Functional Response Function With Time Delay Predator - Prey System Of Qualitative Analysis

Mathematical model has widely applications in theory of population control early. With the development of dynamics, differential-delay model is playing a significant role in ecology, physiology, biomechanics and even neural network, thus differential equation is led into dynamic behavior of these system. The famous of exponential law has been studied extensively in individual growth of animals and certain bacteria, unconstrained growth of groups of animals and plants, Maltacom SARS population law. With the recent development, delay differential equations exhibit much more complicated dynamics than ordinary differential equations.This article is mainly divided into the following three parts. In Chapter 1, we first introduce the background and the current situation of the delayed dynamic system. In Chapter 2, a predator-prey system with delay Holling-II functional response is studied, but the predator's numerical response has Leslie form.
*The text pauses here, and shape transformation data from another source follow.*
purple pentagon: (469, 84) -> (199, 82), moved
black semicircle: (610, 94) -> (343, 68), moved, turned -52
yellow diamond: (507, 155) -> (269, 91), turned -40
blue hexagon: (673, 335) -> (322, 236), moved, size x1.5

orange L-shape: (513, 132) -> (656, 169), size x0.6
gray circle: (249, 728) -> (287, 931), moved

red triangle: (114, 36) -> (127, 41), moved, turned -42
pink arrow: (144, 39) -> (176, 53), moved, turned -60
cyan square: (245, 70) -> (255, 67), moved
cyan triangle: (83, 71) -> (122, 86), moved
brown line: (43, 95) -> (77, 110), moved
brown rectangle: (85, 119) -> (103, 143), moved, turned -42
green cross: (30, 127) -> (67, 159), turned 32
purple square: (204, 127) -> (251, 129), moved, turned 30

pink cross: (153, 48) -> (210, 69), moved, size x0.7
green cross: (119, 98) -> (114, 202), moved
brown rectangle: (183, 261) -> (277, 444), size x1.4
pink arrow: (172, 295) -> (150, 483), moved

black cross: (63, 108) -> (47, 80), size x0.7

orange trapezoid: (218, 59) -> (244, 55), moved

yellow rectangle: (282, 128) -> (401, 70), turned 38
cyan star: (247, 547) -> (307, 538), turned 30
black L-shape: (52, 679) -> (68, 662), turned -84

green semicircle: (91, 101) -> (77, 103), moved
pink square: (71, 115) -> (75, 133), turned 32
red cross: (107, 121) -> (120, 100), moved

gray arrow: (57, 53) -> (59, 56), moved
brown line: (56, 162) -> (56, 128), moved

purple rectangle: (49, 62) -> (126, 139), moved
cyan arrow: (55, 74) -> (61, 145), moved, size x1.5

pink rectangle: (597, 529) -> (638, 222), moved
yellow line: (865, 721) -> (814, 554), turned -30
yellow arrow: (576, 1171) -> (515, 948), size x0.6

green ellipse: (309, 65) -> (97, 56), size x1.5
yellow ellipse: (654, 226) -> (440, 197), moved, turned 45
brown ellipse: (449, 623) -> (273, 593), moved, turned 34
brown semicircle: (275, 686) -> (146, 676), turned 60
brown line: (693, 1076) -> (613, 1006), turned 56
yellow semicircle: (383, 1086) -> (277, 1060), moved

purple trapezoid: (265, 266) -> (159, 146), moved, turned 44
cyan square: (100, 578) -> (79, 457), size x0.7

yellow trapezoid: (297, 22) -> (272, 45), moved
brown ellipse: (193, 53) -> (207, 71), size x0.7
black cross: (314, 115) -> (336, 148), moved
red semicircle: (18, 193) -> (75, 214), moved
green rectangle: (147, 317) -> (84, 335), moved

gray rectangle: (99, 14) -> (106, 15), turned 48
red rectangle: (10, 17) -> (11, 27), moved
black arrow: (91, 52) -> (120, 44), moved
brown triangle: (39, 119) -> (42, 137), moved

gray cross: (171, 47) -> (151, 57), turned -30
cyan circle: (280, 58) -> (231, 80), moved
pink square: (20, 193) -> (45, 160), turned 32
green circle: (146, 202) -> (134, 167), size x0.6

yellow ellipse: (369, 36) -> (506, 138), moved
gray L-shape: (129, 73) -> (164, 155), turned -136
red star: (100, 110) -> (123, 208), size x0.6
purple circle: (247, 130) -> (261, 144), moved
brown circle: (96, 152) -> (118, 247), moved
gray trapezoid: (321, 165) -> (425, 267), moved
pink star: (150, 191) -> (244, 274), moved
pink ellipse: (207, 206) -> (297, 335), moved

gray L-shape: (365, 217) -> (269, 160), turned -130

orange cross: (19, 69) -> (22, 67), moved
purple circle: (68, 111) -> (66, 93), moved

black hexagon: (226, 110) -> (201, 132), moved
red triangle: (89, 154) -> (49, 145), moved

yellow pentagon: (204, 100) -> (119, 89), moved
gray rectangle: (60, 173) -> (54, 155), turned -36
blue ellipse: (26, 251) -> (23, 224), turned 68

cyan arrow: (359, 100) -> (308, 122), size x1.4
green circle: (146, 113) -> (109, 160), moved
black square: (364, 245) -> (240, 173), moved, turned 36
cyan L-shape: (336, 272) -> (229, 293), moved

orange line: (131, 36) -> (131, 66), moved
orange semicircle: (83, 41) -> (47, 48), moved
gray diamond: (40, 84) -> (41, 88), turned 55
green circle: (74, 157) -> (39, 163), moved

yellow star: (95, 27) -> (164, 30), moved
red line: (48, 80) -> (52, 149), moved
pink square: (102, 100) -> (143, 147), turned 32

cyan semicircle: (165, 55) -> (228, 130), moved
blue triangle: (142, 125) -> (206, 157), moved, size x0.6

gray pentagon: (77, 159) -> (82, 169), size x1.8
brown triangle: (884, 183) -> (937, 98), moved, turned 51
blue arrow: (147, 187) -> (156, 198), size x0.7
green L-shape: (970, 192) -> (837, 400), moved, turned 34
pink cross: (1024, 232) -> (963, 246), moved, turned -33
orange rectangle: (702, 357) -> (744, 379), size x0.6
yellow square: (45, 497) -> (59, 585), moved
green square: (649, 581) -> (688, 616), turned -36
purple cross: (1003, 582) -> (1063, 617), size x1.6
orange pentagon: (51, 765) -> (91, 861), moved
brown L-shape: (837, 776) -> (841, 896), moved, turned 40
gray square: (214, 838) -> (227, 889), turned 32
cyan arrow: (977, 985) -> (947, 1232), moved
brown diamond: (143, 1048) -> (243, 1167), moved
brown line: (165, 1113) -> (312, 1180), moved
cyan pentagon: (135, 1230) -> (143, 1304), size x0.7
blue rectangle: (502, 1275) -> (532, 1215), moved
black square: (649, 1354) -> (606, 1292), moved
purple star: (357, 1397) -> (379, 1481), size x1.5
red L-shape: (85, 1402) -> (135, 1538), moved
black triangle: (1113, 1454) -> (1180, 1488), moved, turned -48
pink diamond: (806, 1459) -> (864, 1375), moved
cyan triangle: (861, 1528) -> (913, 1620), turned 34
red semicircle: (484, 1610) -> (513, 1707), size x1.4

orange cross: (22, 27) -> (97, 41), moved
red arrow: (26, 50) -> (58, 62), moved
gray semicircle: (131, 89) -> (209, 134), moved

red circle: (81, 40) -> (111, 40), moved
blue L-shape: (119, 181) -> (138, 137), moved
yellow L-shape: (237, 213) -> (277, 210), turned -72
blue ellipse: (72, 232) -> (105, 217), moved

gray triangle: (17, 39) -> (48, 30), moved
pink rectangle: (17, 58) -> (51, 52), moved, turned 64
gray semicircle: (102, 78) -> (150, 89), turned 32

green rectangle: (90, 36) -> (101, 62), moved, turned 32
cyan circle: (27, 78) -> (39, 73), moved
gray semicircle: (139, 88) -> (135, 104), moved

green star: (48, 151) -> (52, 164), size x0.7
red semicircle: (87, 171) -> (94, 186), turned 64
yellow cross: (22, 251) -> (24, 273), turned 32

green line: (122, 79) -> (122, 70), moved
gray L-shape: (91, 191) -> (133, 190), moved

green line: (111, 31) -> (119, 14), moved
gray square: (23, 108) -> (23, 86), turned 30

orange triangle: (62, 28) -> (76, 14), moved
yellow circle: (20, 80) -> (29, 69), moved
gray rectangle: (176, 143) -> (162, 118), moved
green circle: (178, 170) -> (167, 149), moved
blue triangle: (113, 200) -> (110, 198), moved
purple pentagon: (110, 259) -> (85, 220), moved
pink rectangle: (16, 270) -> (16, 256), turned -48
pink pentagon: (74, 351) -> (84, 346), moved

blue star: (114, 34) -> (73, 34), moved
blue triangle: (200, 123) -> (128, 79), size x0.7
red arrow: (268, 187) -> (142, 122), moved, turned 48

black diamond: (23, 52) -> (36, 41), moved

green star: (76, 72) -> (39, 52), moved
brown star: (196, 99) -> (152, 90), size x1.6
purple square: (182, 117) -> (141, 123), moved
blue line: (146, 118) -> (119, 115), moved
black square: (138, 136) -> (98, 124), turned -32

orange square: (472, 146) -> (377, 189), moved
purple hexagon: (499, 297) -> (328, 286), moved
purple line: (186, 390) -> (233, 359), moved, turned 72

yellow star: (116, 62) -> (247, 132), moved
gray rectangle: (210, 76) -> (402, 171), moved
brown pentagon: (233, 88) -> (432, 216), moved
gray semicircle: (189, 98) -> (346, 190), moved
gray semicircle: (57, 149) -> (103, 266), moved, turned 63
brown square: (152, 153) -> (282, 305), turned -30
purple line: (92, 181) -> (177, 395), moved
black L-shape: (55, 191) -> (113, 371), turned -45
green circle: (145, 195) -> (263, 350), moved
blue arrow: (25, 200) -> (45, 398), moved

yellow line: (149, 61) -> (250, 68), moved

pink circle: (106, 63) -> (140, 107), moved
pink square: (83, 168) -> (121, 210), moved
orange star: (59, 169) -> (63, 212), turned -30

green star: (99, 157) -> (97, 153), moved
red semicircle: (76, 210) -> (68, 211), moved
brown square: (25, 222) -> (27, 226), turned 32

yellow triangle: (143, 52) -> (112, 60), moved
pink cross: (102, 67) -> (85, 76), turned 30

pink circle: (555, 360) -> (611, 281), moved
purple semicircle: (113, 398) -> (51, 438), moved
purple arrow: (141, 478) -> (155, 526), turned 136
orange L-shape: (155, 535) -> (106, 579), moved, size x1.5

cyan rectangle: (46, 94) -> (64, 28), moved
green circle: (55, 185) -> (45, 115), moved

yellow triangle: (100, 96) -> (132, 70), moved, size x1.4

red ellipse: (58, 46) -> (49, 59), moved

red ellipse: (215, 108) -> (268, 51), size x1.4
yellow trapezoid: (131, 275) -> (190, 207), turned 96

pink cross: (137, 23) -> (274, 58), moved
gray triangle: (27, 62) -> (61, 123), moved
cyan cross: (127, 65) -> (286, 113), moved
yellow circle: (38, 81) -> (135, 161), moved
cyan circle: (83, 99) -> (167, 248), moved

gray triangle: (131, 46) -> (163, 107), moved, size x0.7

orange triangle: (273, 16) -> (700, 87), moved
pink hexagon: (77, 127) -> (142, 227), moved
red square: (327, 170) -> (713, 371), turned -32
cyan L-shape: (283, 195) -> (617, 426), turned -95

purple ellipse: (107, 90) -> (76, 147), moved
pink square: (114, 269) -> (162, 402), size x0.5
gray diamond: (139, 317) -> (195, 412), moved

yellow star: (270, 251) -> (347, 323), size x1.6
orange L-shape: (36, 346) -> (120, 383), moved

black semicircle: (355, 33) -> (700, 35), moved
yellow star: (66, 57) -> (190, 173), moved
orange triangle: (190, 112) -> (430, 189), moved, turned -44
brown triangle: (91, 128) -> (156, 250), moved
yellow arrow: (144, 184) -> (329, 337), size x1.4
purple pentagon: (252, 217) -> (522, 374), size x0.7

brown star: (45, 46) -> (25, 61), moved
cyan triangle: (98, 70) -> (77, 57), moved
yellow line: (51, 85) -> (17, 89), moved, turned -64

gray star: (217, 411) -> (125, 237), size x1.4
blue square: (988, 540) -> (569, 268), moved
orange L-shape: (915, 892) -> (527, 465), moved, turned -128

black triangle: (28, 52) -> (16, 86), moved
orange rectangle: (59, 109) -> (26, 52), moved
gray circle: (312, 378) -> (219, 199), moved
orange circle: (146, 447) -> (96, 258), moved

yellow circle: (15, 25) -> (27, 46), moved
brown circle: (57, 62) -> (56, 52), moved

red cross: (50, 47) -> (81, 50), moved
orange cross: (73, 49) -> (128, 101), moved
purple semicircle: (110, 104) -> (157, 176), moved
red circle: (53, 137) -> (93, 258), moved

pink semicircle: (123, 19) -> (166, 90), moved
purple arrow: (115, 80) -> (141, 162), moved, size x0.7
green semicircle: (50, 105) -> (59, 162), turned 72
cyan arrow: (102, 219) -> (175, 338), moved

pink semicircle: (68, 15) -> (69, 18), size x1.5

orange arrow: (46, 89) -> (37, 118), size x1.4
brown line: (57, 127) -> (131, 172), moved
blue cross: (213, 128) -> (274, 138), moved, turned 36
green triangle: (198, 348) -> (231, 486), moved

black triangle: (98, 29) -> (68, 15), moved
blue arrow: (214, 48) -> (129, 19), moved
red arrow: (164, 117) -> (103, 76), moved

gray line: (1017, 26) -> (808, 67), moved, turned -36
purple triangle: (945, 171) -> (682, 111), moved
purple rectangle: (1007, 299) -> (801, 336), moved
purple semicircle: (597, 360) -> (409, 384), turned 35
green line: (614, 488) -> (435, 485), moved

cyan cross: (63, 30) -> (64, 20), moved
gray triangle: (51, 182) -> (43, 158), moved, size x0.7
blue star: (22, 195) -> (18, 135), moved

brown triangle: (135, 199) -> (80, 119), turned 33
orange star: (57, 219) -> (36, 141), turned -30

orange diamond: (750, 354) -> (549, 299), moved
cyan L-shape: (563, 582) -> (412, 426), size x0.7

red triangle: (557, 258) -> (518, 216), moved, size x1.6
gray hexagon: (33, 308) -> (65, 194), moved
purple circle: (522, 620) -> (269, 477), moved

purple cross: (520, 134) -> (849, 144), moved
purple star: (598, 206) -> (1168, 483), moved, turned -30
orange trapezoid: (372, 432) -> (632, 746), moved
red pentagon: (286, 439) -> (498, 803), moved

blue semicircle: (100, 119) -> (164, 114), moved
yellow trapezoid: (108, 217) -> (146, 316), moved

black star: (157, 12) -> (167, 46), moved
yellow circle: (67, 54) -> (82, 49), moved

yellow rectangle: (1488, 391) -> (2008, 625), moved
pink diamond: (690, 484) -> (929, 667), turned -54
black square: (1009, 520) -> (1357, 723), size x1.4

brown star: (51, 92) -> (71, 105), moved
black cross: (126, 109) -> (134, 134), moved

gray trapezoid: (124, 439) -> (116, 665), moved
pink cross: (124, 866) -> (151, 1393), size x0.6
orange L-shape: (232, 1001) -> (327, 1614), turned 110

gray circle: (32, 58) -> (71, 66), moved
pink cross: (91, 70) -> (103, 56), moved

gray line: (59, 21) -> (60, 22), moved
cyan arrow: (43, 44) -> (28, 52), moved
The permanence of system is analyzed by qualitative method; The impact of the time delay on the stability of the model is considered by choosing the delay timeτas a bifurcation parameter, the existence of Hopf bifurcation is also found by bifurcation theory;sufficient conditions are derived for the global asymptotic stability of the positive equilibrium point by constructing a suitable Lyapunov functional; using central manifold argument and normal form theory, we also establish the direction and the stability of Hopf bifurcation. Time delay could cause a stable equilibrium to become unstable and cause to fluctuate. In Chapter 3, A predator-prey system with delay Holling-III functional response is studied , but the predator's numerical response has Leslie form. The sufficient condition of the global stability of positive equilibrium point is obtained by ordinary differential qualitative and stability method whenτ= 0, we also study the impact of the time delay on the stability of the model and by choosing the delay timeτas a bifurcation parameter, we show that Hopf bifurcation can occur as the delay timeτpasses some critical values.